• [Work to be completed]: Copy every line from the material below that holds "button".

• [Records shown]:
..............................

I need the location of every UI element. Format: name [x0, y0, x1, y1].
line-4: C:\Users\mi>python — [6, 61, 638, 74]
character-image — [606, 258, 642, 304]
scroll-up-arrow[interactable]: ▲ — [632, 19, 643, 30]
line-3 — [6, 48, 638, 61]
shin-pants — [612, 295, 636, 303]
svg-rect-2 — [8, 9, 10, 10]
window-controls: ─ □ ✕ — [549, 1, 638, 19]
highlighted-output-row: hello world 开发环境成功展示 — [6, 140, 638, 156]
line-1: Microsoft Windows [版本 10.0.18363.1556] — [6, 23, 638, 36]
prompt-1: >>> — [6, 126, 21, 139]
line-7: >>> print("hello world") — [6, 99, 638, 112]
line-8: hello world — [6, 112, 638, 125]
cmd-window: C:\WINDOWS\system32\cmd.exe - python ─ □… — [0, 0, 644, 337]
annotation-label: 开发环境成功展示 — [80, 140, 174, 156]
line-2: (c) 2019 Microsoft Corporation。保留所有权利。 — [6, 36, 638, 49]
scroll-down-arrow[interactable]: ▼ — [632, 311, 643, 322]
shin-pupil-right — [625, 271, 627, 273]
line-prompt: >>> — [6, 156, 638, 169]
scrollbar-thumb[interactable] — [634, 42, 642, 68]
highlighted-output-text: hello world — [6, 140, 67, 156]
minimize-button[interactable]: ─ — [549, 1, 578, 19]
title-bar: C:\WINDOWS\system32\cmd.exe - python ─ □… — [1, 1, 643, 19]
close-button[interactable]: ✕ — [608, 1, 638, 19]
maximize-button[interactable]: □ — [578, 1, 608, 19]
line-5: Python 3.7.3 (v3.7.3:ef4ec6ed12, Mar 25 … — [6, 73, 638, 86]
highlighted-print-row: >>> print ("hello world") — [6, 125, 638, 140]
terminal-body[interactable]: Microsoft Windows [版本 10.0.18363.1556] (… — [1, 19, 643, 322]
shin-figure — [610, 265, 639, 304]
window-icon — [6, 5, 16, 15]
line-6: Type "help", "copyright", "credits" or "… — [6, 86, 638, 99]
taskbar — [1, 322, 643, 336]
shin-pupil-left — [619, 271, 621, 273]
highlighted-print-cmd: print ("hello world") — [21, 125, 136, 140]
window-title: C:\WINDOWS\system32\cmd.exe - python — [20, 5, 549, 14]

..............................

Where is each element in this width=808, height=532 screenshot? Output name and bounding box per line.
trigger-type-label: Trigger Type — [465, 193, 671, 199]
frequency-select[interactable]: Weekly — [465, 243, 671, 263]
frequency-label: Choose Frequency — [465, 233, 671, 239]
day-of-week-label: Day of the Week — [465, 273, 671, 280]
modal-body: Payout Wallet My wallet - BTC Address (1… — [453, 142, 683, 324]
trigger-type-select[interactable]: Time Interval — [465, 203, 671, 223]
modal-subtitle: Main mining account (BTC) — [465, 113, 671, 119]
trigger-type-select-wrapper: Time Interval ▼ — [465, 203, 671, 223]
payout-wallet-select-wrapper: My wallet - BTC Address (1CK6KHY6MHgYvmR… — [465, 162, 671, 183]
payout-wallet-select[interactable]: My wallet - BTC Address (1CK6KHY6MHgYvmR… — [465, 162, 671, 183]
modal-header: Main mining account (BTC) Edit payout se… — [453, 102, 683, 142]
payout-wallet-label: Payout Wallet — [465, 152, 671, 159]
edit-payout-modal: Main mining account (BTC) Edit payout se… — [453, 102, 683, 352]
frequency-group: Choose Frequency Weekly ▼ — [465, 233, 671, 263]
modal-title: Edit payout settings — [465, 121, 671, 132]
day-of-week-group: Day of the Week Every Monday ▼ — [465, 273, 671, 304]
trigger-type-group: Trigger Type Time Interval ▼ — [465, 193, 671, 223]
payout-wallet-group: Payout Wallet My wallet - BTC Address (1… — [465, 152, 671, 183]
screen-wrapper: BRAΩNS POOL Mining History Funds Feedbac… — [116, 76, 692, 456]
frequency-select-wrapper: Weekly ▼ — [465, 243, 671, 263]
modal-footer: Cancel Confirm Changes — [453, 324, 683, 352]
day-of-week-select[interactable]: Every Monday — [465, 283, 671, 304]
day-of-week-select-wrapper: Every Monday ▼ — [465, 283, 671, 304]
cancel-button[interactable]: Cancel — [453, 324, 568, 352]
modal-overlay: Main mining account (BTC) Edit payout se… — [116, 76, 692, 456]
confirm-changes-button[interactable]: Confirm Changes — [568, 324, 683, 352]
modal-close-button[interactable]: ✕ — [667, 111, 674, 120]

..............................

• [Your response]:
minimize-button[interactable]: ─ — [549, 1, 578, 19]
close-button[interactable]: ✕ — [608, 1, 638, 19]
maximize-button[interactable]: □ — [578, 1, 608, 19]
cancel-button[interactable]: Cancel — [453, 324, 568, 352]
confirm-changes-button[interactable]: Confirm Changes — [568, 324, 683, 352]
modal-close-button[interactable]: ✕ — [667, 111, 674, 120]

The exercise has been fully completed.